- WHAT IS BEING ASKED -
Every entry below is to be returned unchanged. Images are not part of the copy.

╭─ SOURCE DATA

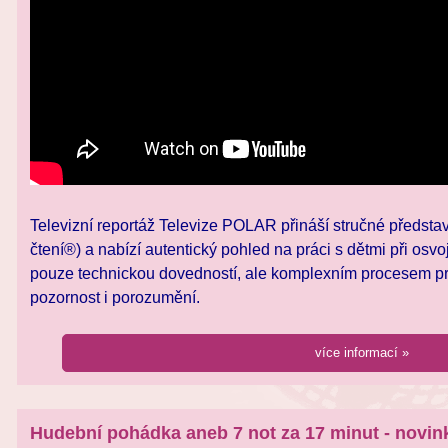
Televizní reportáž Televize POLAR přináší stručné předst
čtení®) a nabízí autentický pohled na práci s dětmi při osvo
pouze technickou dovedností, ale komplexním procesem prop
pozornost i porozumění.
více informací »
Hudební pohádka aneb 7 not za 17 minut - novin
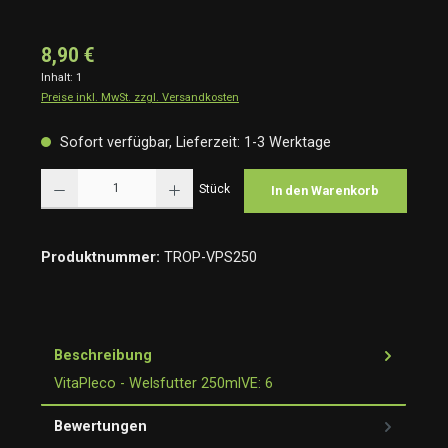
8,90 €
Inhalt:
1
Preise inkl. MwSt. zzgl. Versandkosten
Sofort verfügbar, Lieferzeit: 1-3 Werktage
Produkt Anzahl: Gib den gewünschten Wert ein oder benutze die Schaltflächen um die Anzah
Stück
In den Warenkorb
Produktnummer:
TROP-VPS250
Beschreibung
VitaPleco - Welsfutter 250mlVE: 6
Bewertungen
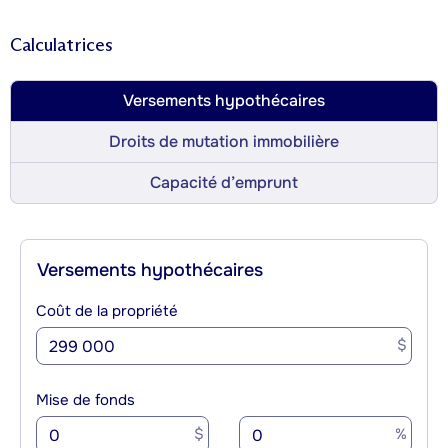
Calculatrices
Versements hypothécaires
Droits de mutation immobilière
Capacité d’emprunt
Versements hypothécaires
Coût de la propriété
$
Mise de fonds
$
%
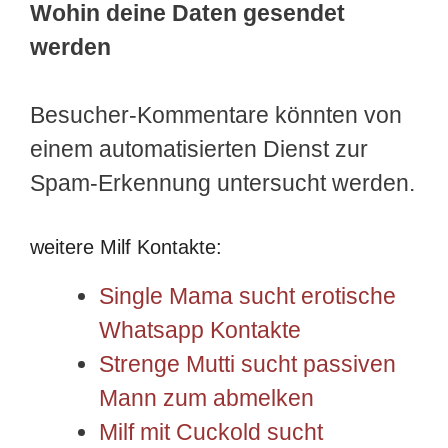
Wohin deine Daten gesendet
werden
Besucher-Kommentare könnten von
einem automatisierten Dienst zur
Spam-Erkennung untersucht werden.
weitere Milf Kontakte:
Single Mama sucht erotische
Whatsapp Kontakte
Strenge Mutti sucht passiven
Mann zum abmelken
Milf mit Cuckold sucht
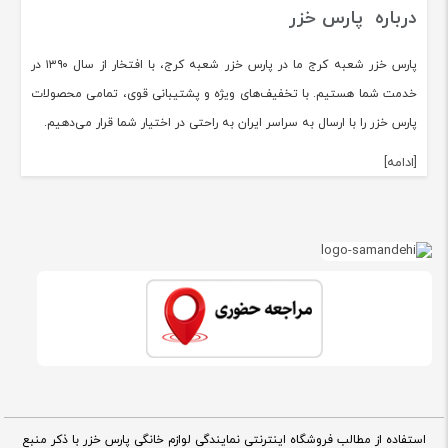
درباره پارس خزر
پارس خزر شعبه کرج ما در پارس خزر شعبه کرج، با افتخار از سال ۱۳۹۰ در
خدمت شما هستیم. با تخفیف‌های ویژه و پشتیبانی قوی، تمامی محصولات
پارس خزر را با ارسال به سراسر ایران به راحتی در اختیار شما قرار می‌دهیم.
[ادامه]
استفاده از مطالب فروشگاه اینترنتی نمایندگی لوازم خانگی پارس خزر با ذکر منبع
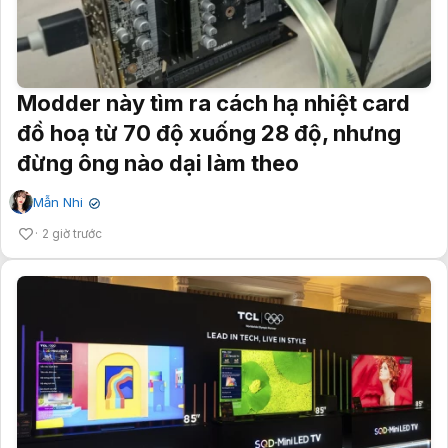
Modder này tìm ra cách hạ nhiệt card
đồ hoạ từ 70 độ xuống 28 độ, nhưng
đừng ông nào dại làm theo
Mẫn Nhi
✔
2 giờ trước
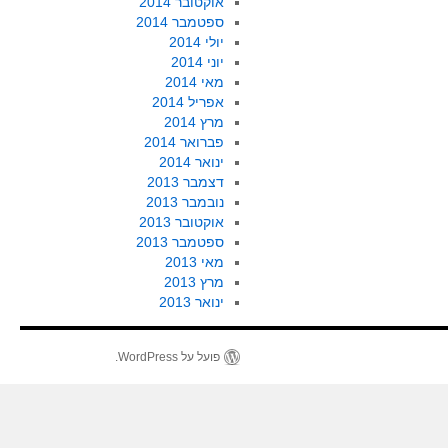
אוקטובר 2014
ספטמבר 2014
יולי 2014
יוני 2014
מאי 2014
אפריל 2014
מרץ 2014
פברואר 2014
ינואר 2014
דצמבר 2013
נובמבר 2013
אוקטובר 2013
ספטמבר 2013
מאי 2013
מרץ 2013
ינואר 2013
פועל על WordPress.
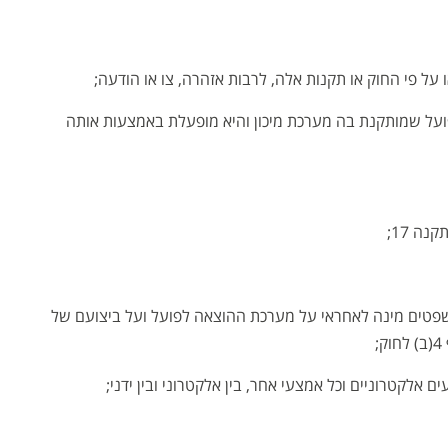
 על פי החוק או תקנות אלה, לרבות אזהרה, צו או הודעה;
ועל שמותקנת בה מערכת מיכון והיא מופעלת באמצעות אותה
ה 17;
פטים מינה לאחראי על מערכת ההוצאה לפועל ועל ביצועם של
;
 אלקטרוניים וכל אמצעי אחר, בין אלקטרוני ובין ידני;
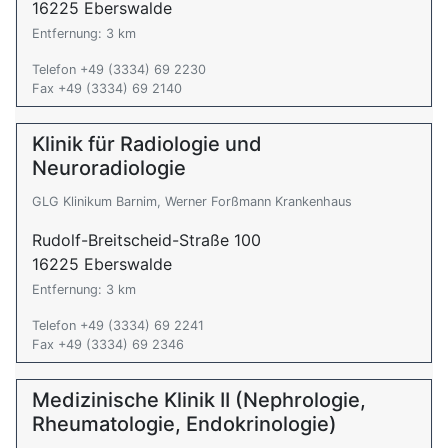
16225 Eberswalde
Entfernung: 3 km
Telefon +49 (3334) 69 2230
Fax +49 (3334) 69 2140
Klinik für Radiologie und
Neuroradiologie
GLG Klinikum Barnim, Werner Forßmann Krankenhaus
Rudolf-Breitscheid-Straße 100
16225 Eberswalde
Entfernung: 3 km
Telefon +49 (3334) 69 2241
Fax +49 (3334) 69 2346
Medizinische Klinik II (Nephrologie,
Rheumatologie, Endokrinologie)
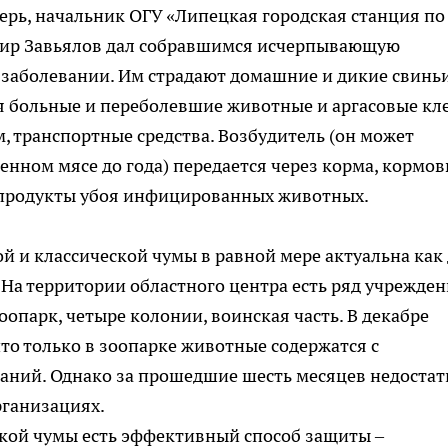
ерь, начальник ОГУ «Липецкая городская станция по
мир Завьялов дал собравшимся исчерпывающую
заболевании. Им страдают домашние и дикие свиньи
 больные и переболевшие животные и аргасовые кл
, транспортные средства. Возбудитель (он может
енном мясе до года) передается через корма, кормо
и продукты убоя инфицированных животных.
 и классической чумы в равной мере актуальна как
. На территории областного центра есть ряд учрежден
опарк, четыре колонии, воинская часть. В декабре
о только в зоопарке животные содержатся с
аний. Однако за прошедшие шесть месяцев недостат
рганизациях.
ской чумы есть эффективный способ защиты –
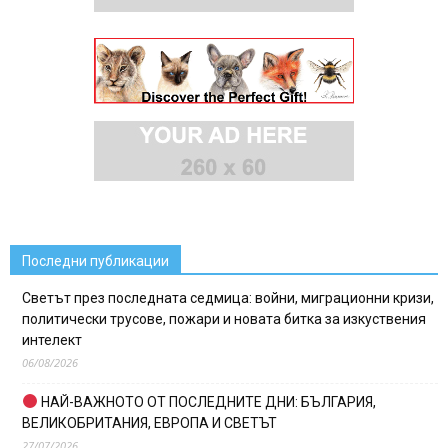
Последни публикации
Светът през последната седмица: войни, миграционни кризи,
политически трусове, пожари и новата битка за изкуствения
интелект
06/08/2026
НАЙ-ВАЖНОТО ОТ ПОСЛЕДНИТЕ ДНИ: БЪЛГАРИЯ,
ВЕЛИКОБРИТАНИЯ, ЕВРОПА И СВЕТЪТ
27/07/2026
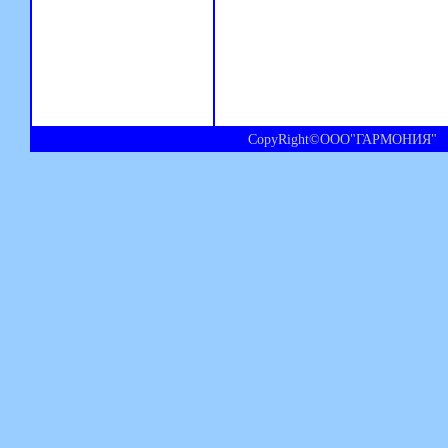
CopyRight©ООО"ГАРМОНИЯ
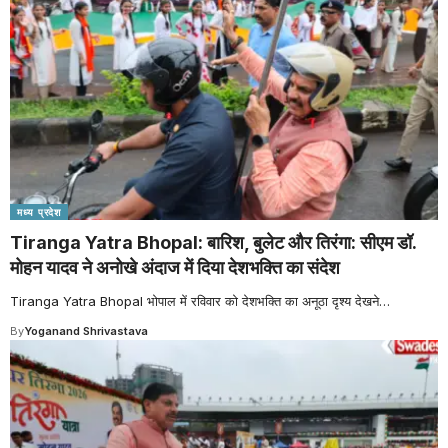
मध्य प्रदेश
Tiranga Yatra Bhopal: बारिश, बुलेट और तिरंगा: सीएम डॉ.
मोहन यादव ने अनोखे अंदाज में दिया देशभक्ति का संदेश
Tiranga Yatra Bhopal भोपाल में रविवार को देशभक्ति का अनूठा दृश्य देखने
…
By
Yoganand Shrivastava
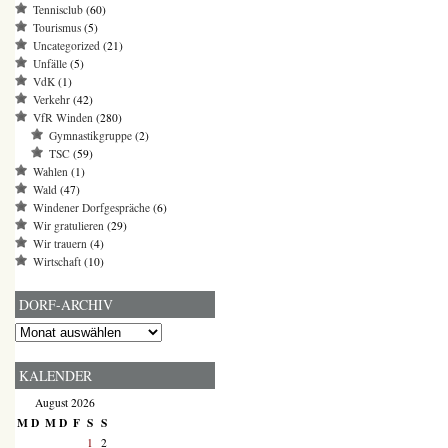
Tennisclub
(60)
Tourismus
(5)
Uncategorized
(21)
Unfälle
(5)
VdK
(1)
Verkehr
(42)
VfR Winden
(280)
Gymnastikgruppe
(2)
TSC
(59)
Wahlen
(1)
Wald
(47)
Windener Dorfgespräche
(6)
Wir gratulieren
(29)
Wir trauern
(4)
Wirtschaft
(10)
DORF-ARCHIV
Dorf-
Archiv
KALENDER
August 2026
M
D
M
D
F
S
S
1
2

╰─

- RESULT OF THIS TASK -
Televizní reportáž Televize POLAR přináší stručné předst
čtení®) a nabízí autentický pohled na práci s dětmi při osvo
pouze technickou dovedností, ale komplexním procesem prop
pozornost i porozumění.
více informací »
Hudební pohádka aneb 7 not za 17 minut - novin
8,90 €
Inhalt:
1
Preise inkl. MwSt. zzgl. Versandkosten
Sofort verfügbar, Lieferzeit: 1-3 Werktage
Produkt Anzahl: Gib den gewünschten Wert ein oder benutze die Schaltflächen um die Anzah
Stück
In den Warenkorb
Produktnummer:
TROP-VPS250
Beschreibung
VitaPleco - Welsfutter 250mlVE: 6
Bewertungen
Calculatrices
Versements hypothécaires
Droits de mutation immobilière
Capacité d’emprunt
Versements hypothécaires
Coût de la propriété
$
Mise de fonds
$
%
Wohin deine Daten gesendet
werden
Besucher-Kommentare könnten von
einem automatisierten Dienst zur
Spam-Erkennung untersucht werden.
weitere Milf Kontakte:
Single Mama sucht erotische
Whatsapp Kontakte
Strenge Mutti sucht passiven
Mann zum abmelken
Milf mit Cuckold sucht
درباره پارس خزر
پارس خزر شعبه کرج ما در پارس خزر شعبه کرج، با افتخار از سال ۱۳۹۰ در
خدمت شما هستیم. با تخفیف‌های ویژه و پشتیبانی قوی، تمامی محصولات
پارس خزر را با ارسال به سراسر ایران به راحتی در اختیار شما قرار می‌دهیم.
[ادامه]
استفاده از مطالب فروشگاه اینترنتی نمایندگی لوازم خانگی پارس خزر با ذکر منبع
Modder này tìm ra cách hạ nhiệt card
đồ hoạ từ 70 độ xuống 28 độ, nhưng
đừng ông nào dại làm theo
Mẫn Nhi
✔
2 giờ trước
אוקטובר 2014
ספטמבר 2014
יולי 2014
יוני 2014
מאי 2014
אפריל 2014
מרץ 2014
פברואר 2014
ינואר 2014
דצמבר 2013
נובמבר 2013
אוקטובר 2013
ספטמבר 2013
מאי 2013
מרץ 2013
ינואר 2013
פועל על WordPress.
 על פי החוק או תקנות אלה, לרבות אזהרה, צו או הודעה;
ועל שמותקנת בה מערכת מיכון והיא מופעלת באמצעות אותה
ה 17;
פטים מינה לאחראי על מערכת ההוצאה לפועל ועל ביצועם של
;
 אלקטרוניים וכל אמצעי אחר, בין אלקטרוני ובין ידני;
16225 Eberswalde
Entfernung: 3 km
Telefon +49 (3334) 69 2230
Fax +49 (3334) 69 2140
Klinik für Radiologie und
Neuroradiologie
GLG Klinikum Barnim, Werner Forßmann Krankenhaus
Rudolf-Breitscheid-Straße 100
16225 Eberswalde
Entfernung: 3 km
Telefon +49 (3334) 69 2241
Fax +49 (3334) 69 2346
Medizinische Klinik II (Nephrologie,
Rheumatologie, Endokrinologie)
ерь, начальник ОГУ «Липецкая городская станция по
мир Завьялов дал собравшимся исчерпывающую
заболевании. Им страдают домашние и дикие свиньи
 больные и переболевшие животные и аргасовые кл
, транспортные средства. Возбудитель (он может
енном мясе до года) передается через корма, кормо
и продукты убоя инфицированных животных.
 и классической чумы в равной мере актуальна как
. На территории областного центра есть ряд учрежден
опарк, четыре колонии, воинская часть. В декабре
о только в зоопарке животные содержатся с
аний. Однако за прошедшие шесть месяцев недостат
рганизациях.
ской чумы есть эффективный способ защиты –
Последни публикации
Светът през последната седмица: войни, миграционни кризи,
политически трусове, пожари и новата битка за изкуствения
интелект
06/08/2026
НАЙ-ВАЖНОТО ОТ ПОСЛЕДНИТЕ ДНИ: БЪЛГАРИЯ,
ВЕЛИКОБРИТАНИЯ, ЕВРОПА И СВЕТЪТ
27/07/2026
CopyRight©ООО"ГАРМОНИЯ
मध्य प्रदेश
Tiranga Yatra Bhopal: बारिश, बुलेट और तिरंगा: सीएम डॉ.
मोहन यादव ने अनोखे अंदाज में दिया देशभक्ति का संदेश
Tiranga Yatra Bhopal भोपाल में रविवार को देशभक्ति का अनूठा दृश्य देखने
…
By
Yoganand Shrivastava
Tennisclub
(60)
Tourismus
(5)
Uncategorized
(21)
Unfälle
(5)
VdK
(1)
Verkehr
(42)
VfR Winden
(280)
Gymnastikgruppe
(2)
TSC
(59)
Wahlen
(1)
Wald
(47)
Windener Dorfgespräche
(6)
Wir gratulieren
(29)
Wir trauern
(4)
Wirtschaft
(10)
DORF-ARCHIV
Dorf-
Archiv
KALENDER
August 2026
M
D
M
D
F
S
S
1
2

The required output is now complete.